§ Problem requirements: Check every line of the data below for the string "зубов", and copy the ones that hold it.
[Opening Supplied entries section]
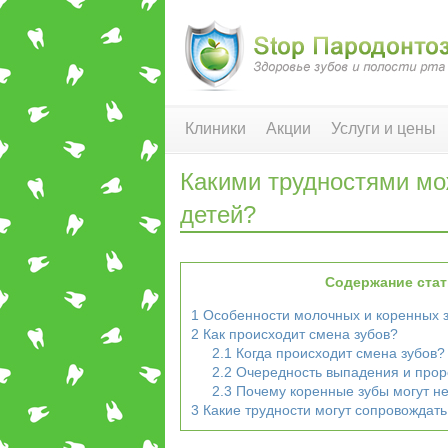
Клиники
Акции
Услуги и цены
Какими трудностями мо
детей?
Содержание ста
1
Особенности молочных и коренных 
2
Как происходит смена зубов?
2.1
Когда происходит смена зубов?
2.2
Очередность выпадения и прор
2.3
Почему коренные зубы могут не
3
Какие трудности могут сопровождать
[Closing Supplied entries section]
§ Response to the exercise:
Как происходит смена зубов?
Когда происходит смена зубов?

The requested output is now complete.